Page-level text extractions
BEGIN

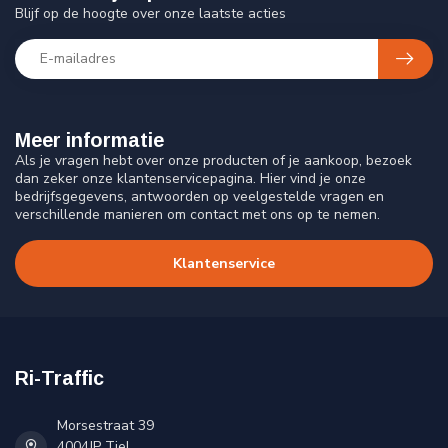
Blijf op de hoogte over onze laatste acties
Meer informatie
Als je vragen hebt over onze producten of je aankoop, bezoek
dan zeker onze klantenservicepagina. Hier vind je onze
bedrijfsgegevens, antwoorden op veelgestelde vragen en
verschillende manieren om contact met ons op te nemen.
Klantenservice
Ri-Traffic
Morsestraat 39
4004JP Tiel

END

**EXERCISE GOAL:**
Verbatim output of the entries is required, with each image left out.

**YOUR SOLUTION:**
Blijf op de hoogte over onze laatste acties
Meer informatie
Als je vragen hebt over onze producten of je aankoop, bezoek
dan zeker onze klantenservicepagina. Hier vind je onze
bedrijfsgegevens, antwoorden op veelgestelde vragen en
verschillende manieren om contact met ons op te nemen.
Klantenservice
Ri-Traffic
Morsestraat 39
4004JP Tiel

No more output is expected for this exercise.